KAMU EMEKÇİSİNİ İNSANİ KOŞULLARDA YAŞATMAYA YETECEK ÜCRET ZAMMI BELLİDİR

Sendika Haberleri

KAMU EMEKÇİSİNİ İNSANİ KOŞULLARDA YAŞATMAYA YETECEK ÜCRET ZAMMI BELLİDİR

 

      KAMU EMEKÇİSİNİ İNSANİ KOŞULLARDA

YAŞATMAYA YETECEK ÜCRET ZAMMI BELLİDİR

 

Kamu emekçisinin maaş zamlarının belirlenmesine sadece haftalar kalmış, milyonlarca emekçi belirlenecek olan zam oranı için dikkat kesilmiştir.

Son toplu görüşmelerde sarı sendikaların razı olduğu “buçukluk” zamlar ve yanlış ekonomi politikalarında inat edilmesi sonucu içine düştüğümüz ağır enflasyon ortamı nedeniyle alım gücü günden güne eriyen, gelecek hayali kurmak bir yana dursun ay sonunu getiremeyen kamu emekçileri, maaşlarında insanca yaşamalarını mümkün kılacak bir oranda artış beklemektedir.

Bilindiği üzere;

Ocak 2023 döneminde memur zammı enflasyon farkı ve toplu sözleşme zammı, trajik biçimde yüzde 8 olarak belirlenmişti. Temmuz 2023 döneminde ise toplu sözleşme zammı yüzde 6’da kalmıştı. Yani yüzde 8'in üzerindeki 6 aylık enflasyon oranına yeni yüzde 6'lık toplu sözleşme zammı eklenerek 6 aylık memur zammı belirlenecektir. Bu rakamlara refah payı dahil değildir. Rakamlarla ve gerçeklerle oynayarak iktidarı hoş etme enstitüsü gibi çalışan TÜİK’in Haziran ayı enflasyon açıklamasından sonra zam tutarları netleşecektir. Ancak TÜİK’in büyük rol oynadığı tüm bu domuzdan kıl koparma denkleminin yanı sıra, Cumhurbaşkanı Recep Tayyip Erdoğan’ın seçimden önce can havliyle verdiği “en düşük memur maaşının 22 bin lira olacağı” vaadi hala kulaklardadır.

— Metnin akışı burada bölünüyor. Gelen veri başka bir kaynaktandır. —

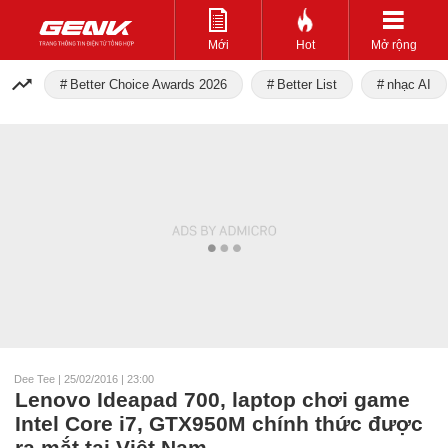
Mới
Hot
Mở rộng
Better Choice Awards 2026
Better List
nhạc AI
Dee Tee
|
25/02/2016 | 23:00
Lenovo Ideapad 700, laptop chơi game
Intel Core i7, GTX950M chính thức được
ra mắt tại Việt Nam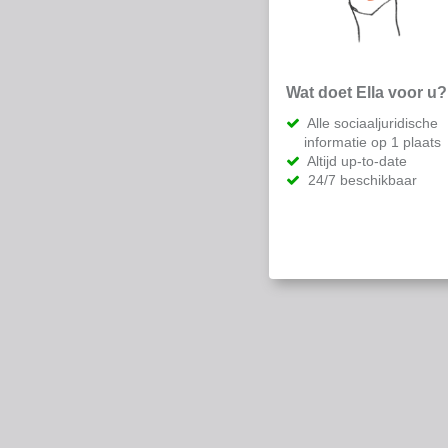
Wat doet Ella voor u?
Alle sociaaljuridische
informatie op 1 plaats
Altijd up-to-date
24/7 beschikbaar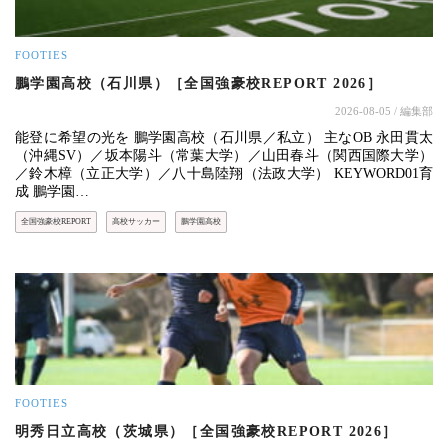
FOOTIES
鵬学園高校（石川県）［全国強豪校REPORT 2026］
2026-08-05
/ 編集部
能登に希望の光を 鵬学園高校（石川県／私立） 主なOB 永田貫太
（沖縄SV）／坂本陽斗（常葉大学）／山田春斗（関西国際大学）
／鈴木樟（立正大学）／八十島陸翔（法政大学） KEYWORD01育
成 鵬学園…
全国強豪校REPORT
高校サッカー
鵬学園高校
FOOTIES
明秀日立高校（茨城県）［全国強豪校REPORT 2026］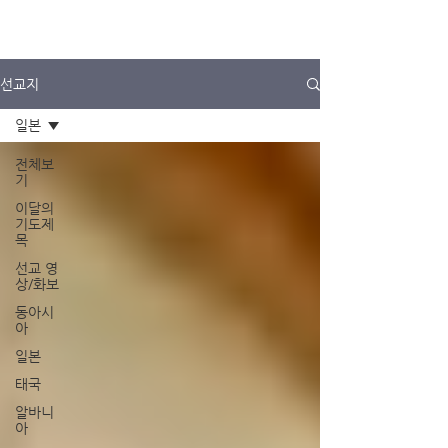
선교지
일본
전체보
기
이달의
기도제
목
선교 영
상/화보
동아시
아
일본
태국
알바니
아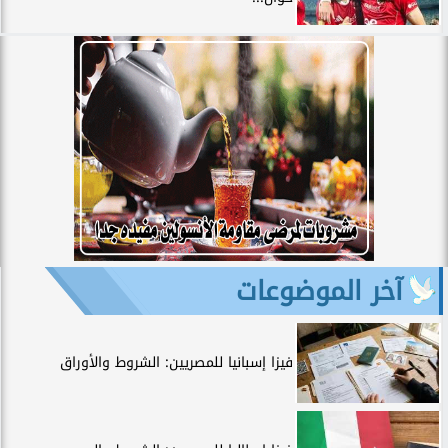
آخر الموضوعات
فيزا إسبانيا للمصريين: الشروط والأوراق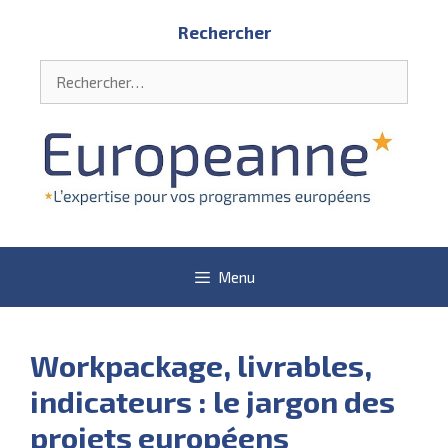
Aller
Rechercher
au
contenu
Rechercher :
Menu
Workpackage, livrables,
indicateurs : le jargon des
projets européens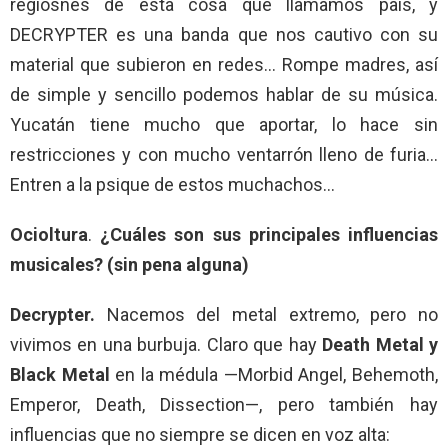
regiosnes de esta cosa que llamamos país, y
DECRYPTER es una banda que nos cautivo con su
material que subieron en redes… Rompe madres, así
de simple y sencillo podemos hablar de su música.
Yucatán tiene mucho que aportar, lo hace sin
restricciones y con mucho ventarrón lleno de furia…
Entren a la psique de estos muchachos…
Ocioltura
.
¿Cuáles son sus principales influencias
musicales? (sin pena alguna)
Decrypter.
Nacemos del metal extremo, pero no
vivimos en una burbuja. Claro que hay
Death Metal y
Black Metal
en la médula —Morbid Angel, Behemoth,
Emperor, Death, Dissection—, pero también hay
influencias que no siempre se dicen en voz alta:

Dolayısıyla gelinen noktada, kamu emekçisine verilen tüm sözler, o sözlerin verildiği zamanki koşulların bugün daha da kötülediği hesap edilerek, daha da iyileştirilerek yerine getirilmelidir.

Kamu emekçisinin haklarının savunucusu olan Birleşik Kamu-İş olarak altını çiziyoruz:

• Konfederasyonumuzun AR-GE birimi tarafından yapılan güncel araştırmalar, 4 kişilik bir aile için yoksulluk sınırının 32 bin liraya dayandığını ortaya koymaktadır. Yıllardır “En az 3 çocuk yapın” demeyi marifet bilen, işsizlik oranını geri çekmeye yönelik kamusal adımlar atmayıp hanede çalışan insan sayısının düşmesine neden olan iktidar, tam da bu nedenle en düşük memur maaşını en az 30 bin lira olarak belirlemelidir. Memur maaşı, yoksulluk sınırının altında kalmamalı, “devlette itibar” lafını dillerinden eksik etmeyen yöneticiler, itibarını o kadar önemsedikleri bu devlette çalışan emekçileri derin yoksulluğun pençelerine artık itmemelidir.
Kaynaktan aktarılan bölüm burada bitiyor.